Most children starting the 2012–2013 school year will have a bit of dust settling on their video games as they take to their studies this fall—unless they are attending PlayMaker School in Los Angeles. Setting an example in innovation—and certainly in creativity—PlayMaker is opening its doors for the first time this year.
“It’s a universe of magical kingdoms, ancient inventions, roller coasters, flight simulation, and a map leading to multiple pathways of adventure,” states the GameDesk website about PlayMaker.
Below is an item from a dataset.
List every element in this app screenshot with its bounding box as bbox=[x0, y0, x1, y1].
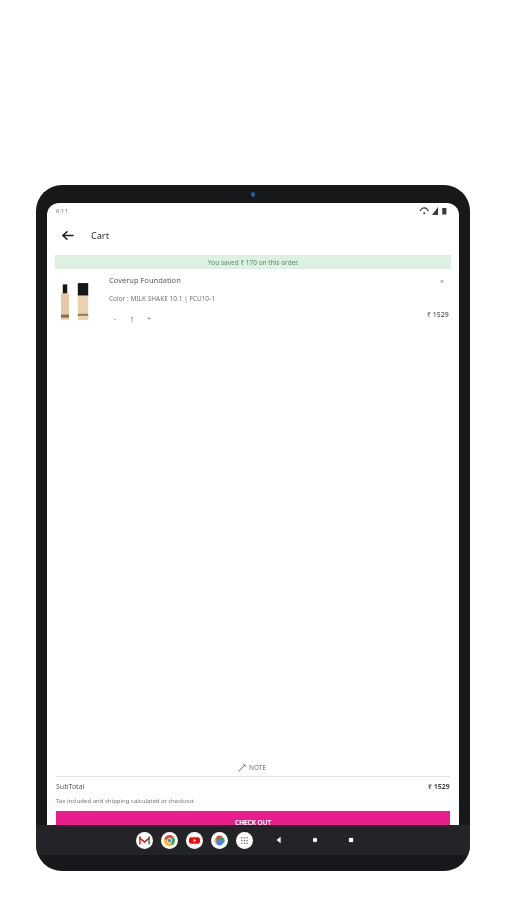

GameDesk, a nonprofit research and outreach organization that works to find ways of learning through game play, has its roots in the University of Southern California Integrated Media Systems Center where the organization was developed out of university research.
Lucien Vattel, CEO of GameDesk, said the organization is focused on transforming the educational learning stage using next generation gaming curriculum. “We call it play making research,” he said.
For Vattel, that means “one part core research institute and one part game development company.” They even make games that go to market.
They reach out to at-risk children throughout Los Angeles, as they are also an outreach organization. Vattel said they try to transform the traditional curriculum into a curriculum that will engage at-risk students in a playful way.
The board members of GameDesk are representative of their work: the Tom and Ethel Bradley Foundation, which aims to support projects that aim in creating a just and civil society; the president of LucasArts Entertainment, which was created by George Lucas and now takes the lead in publishing entertainment software, and Bill Nye the “Science Guy.”
Vattel described GameDesk’s new school as a “choose-your-own-adventure school.”
“Instead of going to math, science, English,” well, they have rollercoaster adventures, or a “day of cooking with thermal energy. It is all life reflective,” said Vattel, adding that it leverages discovery and play.
“Games are highly visual, they are systematic, and they allow trial and error.”
-Lucien Vattel, CEO, GameDesk
Students will game-play, role-play, design apps and games, and work on media creation. “PlayMaker kids forge relationships with knowledge, and operate as producers rather than consumers,” states the GameDesk website.
The adventure maps, as they are called, are different routes that students can take depending on what they want to learn. “PlayMaker is a choose-your-own adventure story brought to life,” states the website. The adventure maps are modeled after the maps in “Legend of Zelda,” and students can go to the Emerald Forest of Media Arts and then to the Cave of Physics.
Though the organization and the school are high tech, Vattel said that they do not have to be so, but that they must be innovative.
Through a partnership with AT&T, GameDesk was recently awarded $3.8 million to build a learning center and national digital learning platform.
According to Vattel, they also invite teachers to their Dream Lab, where teachers take their activities and try to build teaching practices around those activities. They have also held courses for teachers in Los Angeles such as “101 ways to use a smartphone,” according to Vattel.
With the new AT&T partnership, Vattel said they will take all of the Dream Lab work and make it available, building an online portal where everyone can see what they learn from games.
“They get a window into our world,” said Vattel.
“Games are highly visual, they are systematic, and they allow trial and error. They are a culturally engaging artifact for processing information and making decisions,” said Vattel, who sees games as the “most engaging model that we have.”
And to Vattel, the question is what the games are teaching. “The problem is that what the games have been teaching has been part of an entertainment model, a purely financial entertainment model, not with a goal to actually teach particular types of content,” he said.
“Games present something that kids are eager to know. And how can we leverage that engagement into things that we want them to know?” said Vattel.